The incubation period for the Ebola virus is 21 days. If a nation sees no new cases after that period of time, an outbreak is said to be under control, according to Dr. Barbara Knust, a CDC epidemiologist.
If no new cases occur in 42 days, the outbreak is said to be over.
“That’s how the World Health Organization determines that an outbreak is over and that there’s no more human-to-human transmission,” Knust said. “But even then it’s important for all countries to be vigilant, because there’s still ongoing transmission in the heavily affected countries.”
In both Nigeria and Senegal, outbreaks began with a single infected individual importing the virus from the so-called hot zone.
In Nigeria, an acutely ill 40-year-old Liberian American, Patrick Sawyer, collapsed in Lagos’ international airport after arriving there on a commercial flight on July 20.
Sawyer died five days later, and epidemiologists determined that he likely came into contact with 72 people at the airport and within the hospital. Some 150 people then fanned out to locate those people and people they had come into contact with as well.
The threat to Nigeria was enormous, study authors wrote in the CDC’s Morbidity and Mortality Weekly Report. “Lagos is Africa’s largest city and is also a transit hub for the region with air, land and sea ports of entry.”

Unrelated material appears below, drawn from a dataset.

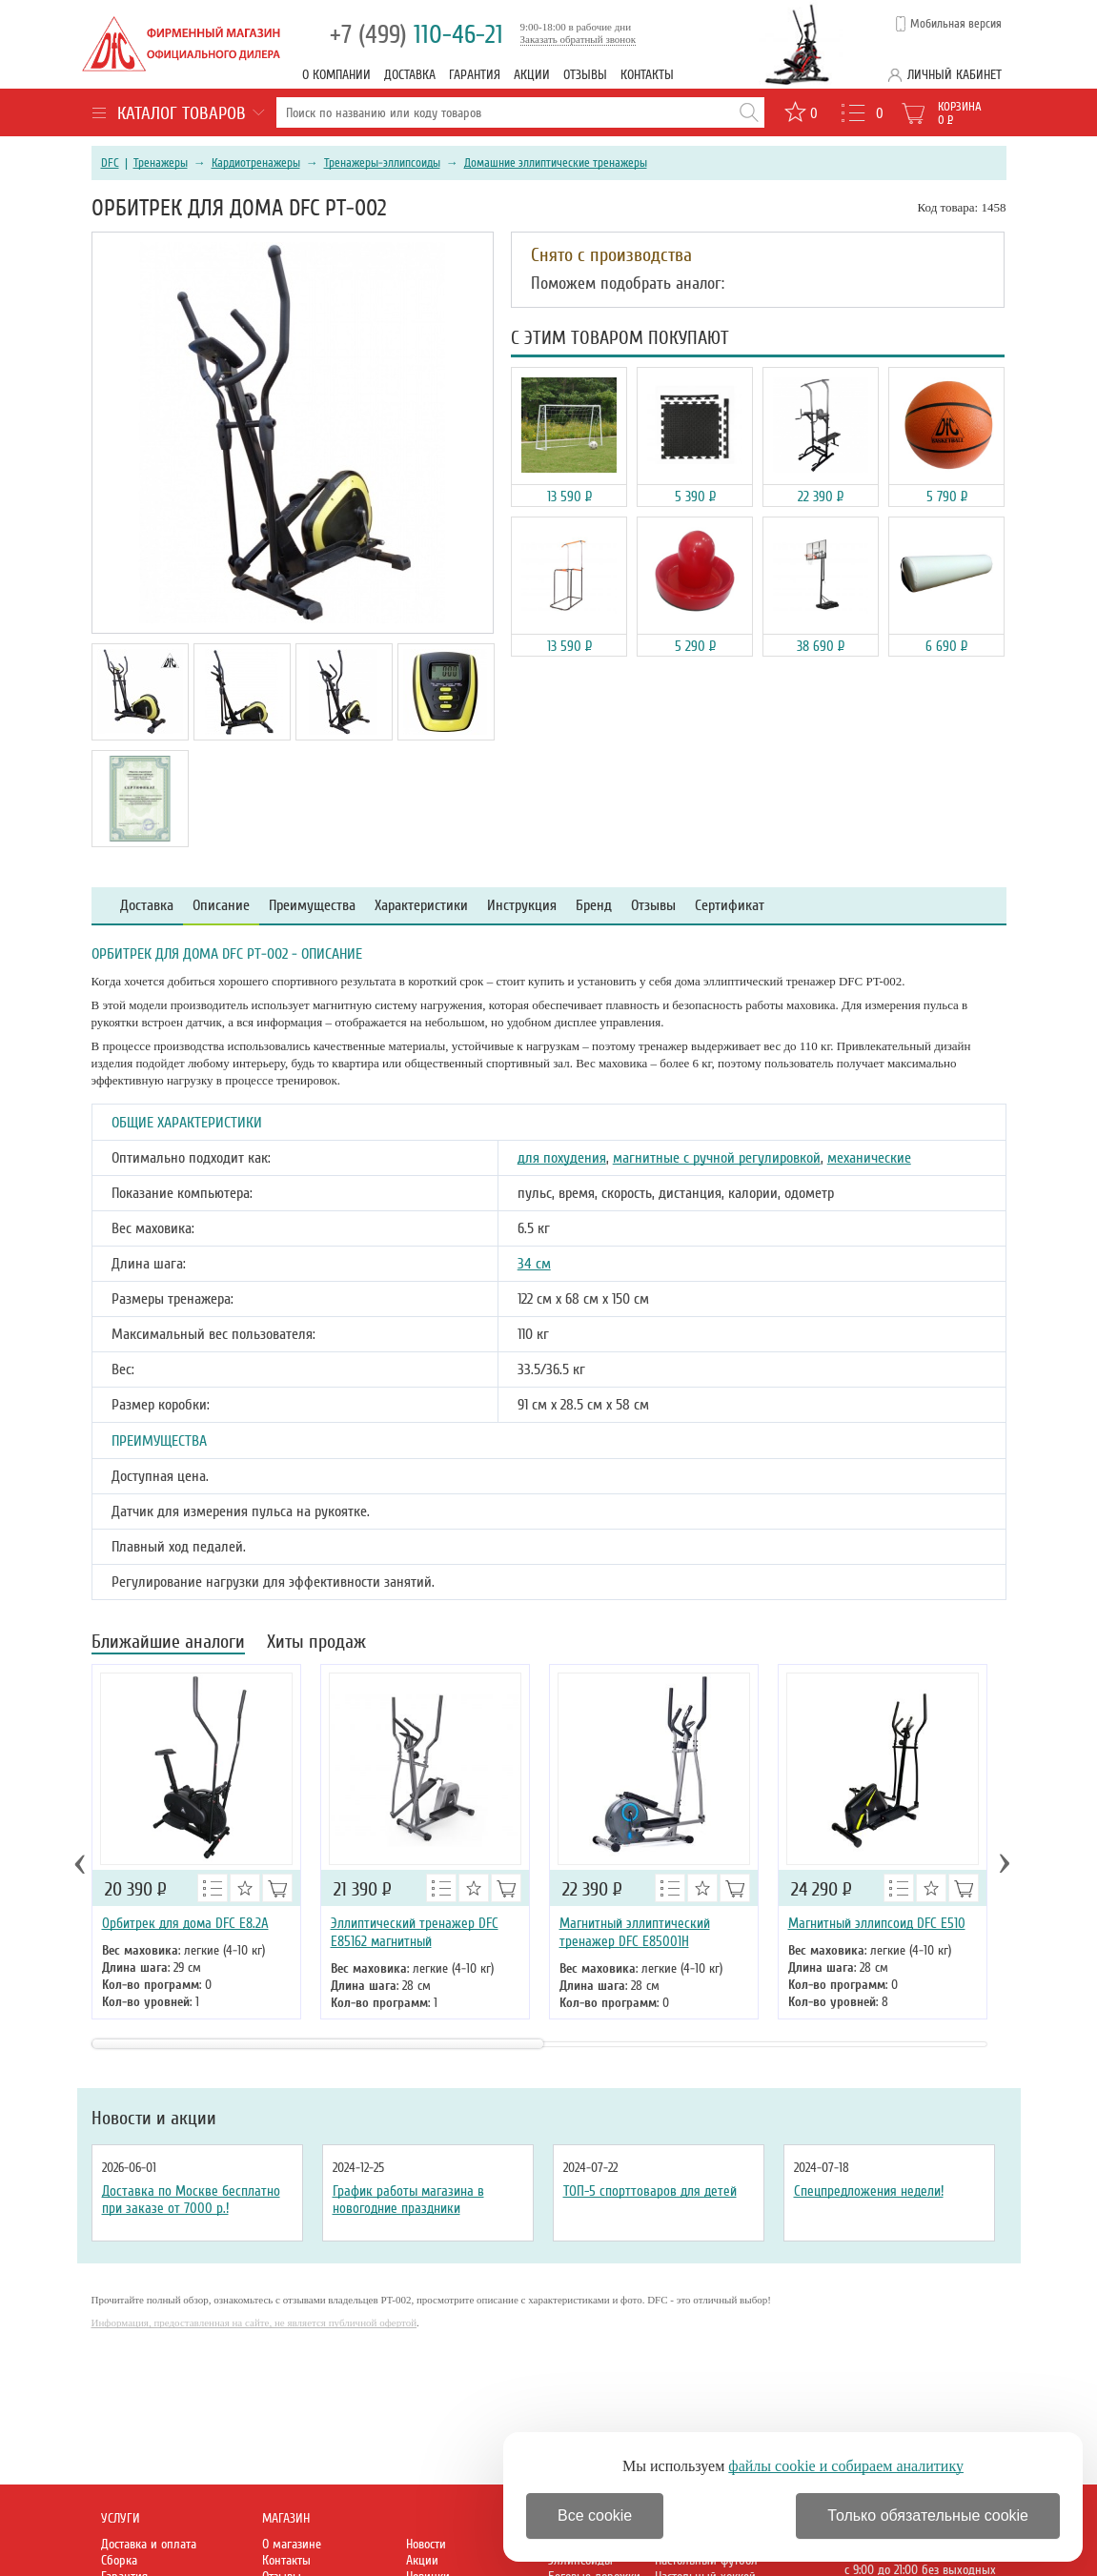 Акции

Ultimately, health officials reported 19 cases of Ebola -- 18 of which were confirmed -- and eight deaths. No new cases have been reported since Aug. 31, authors wrote.

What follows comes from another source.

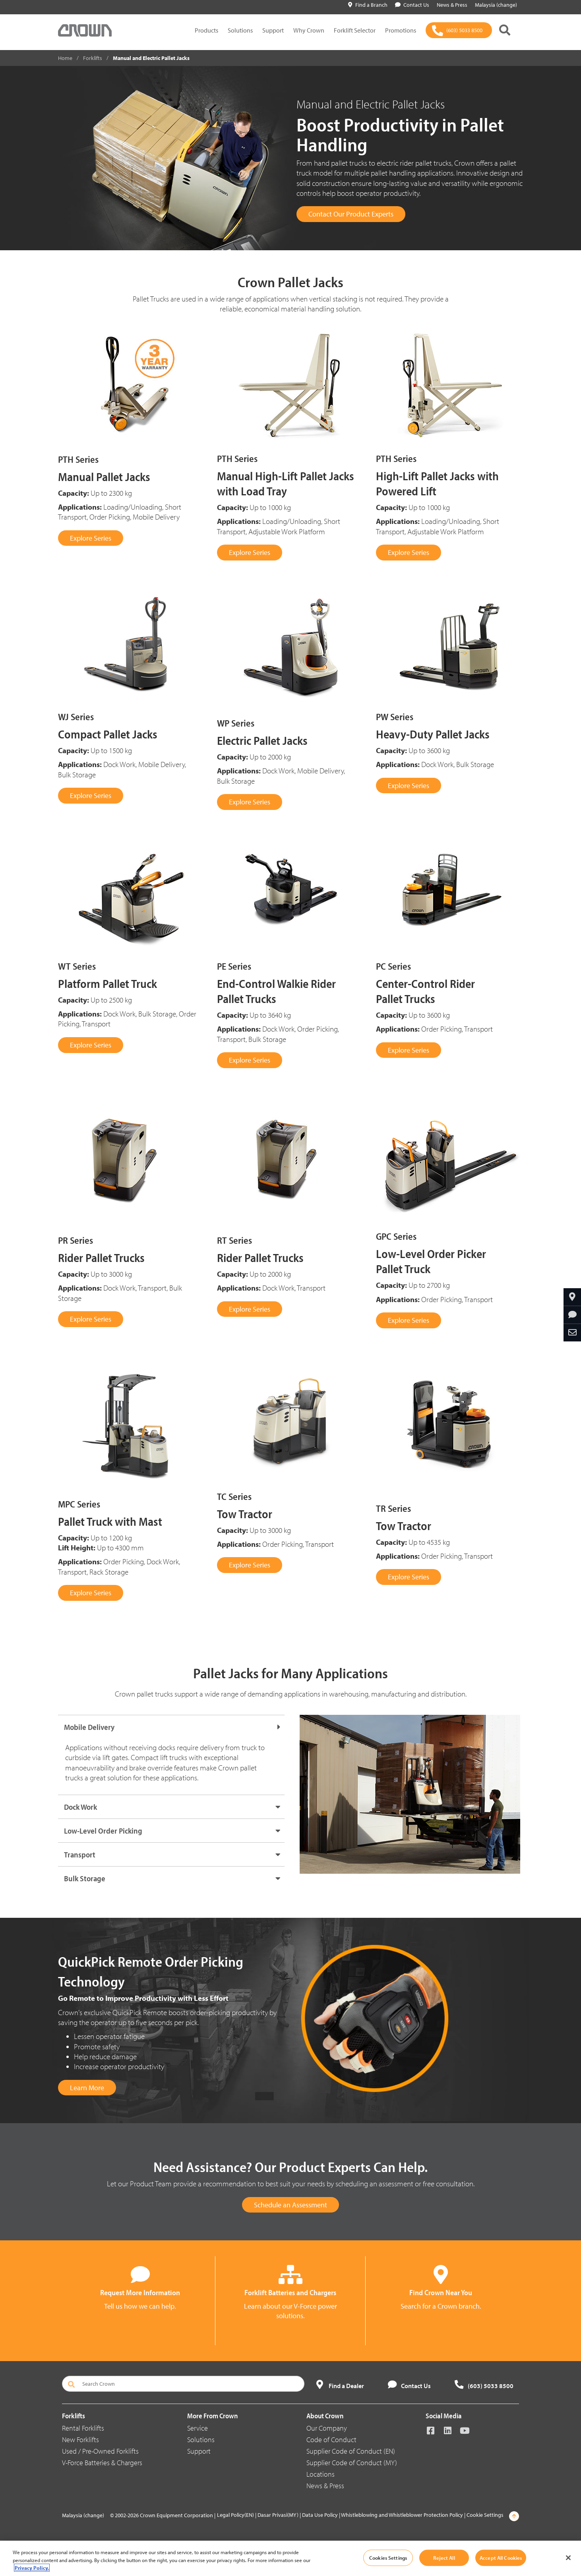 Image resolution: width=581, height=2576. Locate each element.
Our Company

In Senegal, a 21-year-old Guinean man who likely became infected with Ebola while preparing his brother’s body for burial, arrived in Dakar in a taxicab jammed with seven people.
The man was admitted to a hospital on Aug. 26 -- about 12 days after his arrival -- and promptly isolated, researchers said. Medical officials determined that he had come into contact with 67 people, and set about contacting them and asked them to submit to a voluntary, 21-day, in-home quarantine.
No other confirmed cases of Ebola were ever reported, and the infected man eventually recovered and was released from the hospital on Sept. 19, officials said.
As of Monday, the total number of cases in all five West African nations that have reported Zaire species Ebola virus infections was 6,574, according to the CDC. The total number of deaths is 3,091.
An outbreak of Ebola in the Democratic Republic of the Congo, which has so far sickened 70 and killed 42, is said to be unrelated to the larger West African outbreak, according to the WHO.
While the virus in the DRC belongs to the same species as the larger outbreak, it is genetically different. Researchers say this smaller outbreak was the result of humans eating wild animals, or “bush meat,” that had been infected with the virus.
Initially, infection will cause flu-like symptoms such as fever, vomiting, muscle aches and weariness. As the virus continues to multiply patients will suffer bleeding and possible organ failure as the body goes into a state of shock.
The virus is passed through body fluids such as blood, vomit, saliva, urine or feces.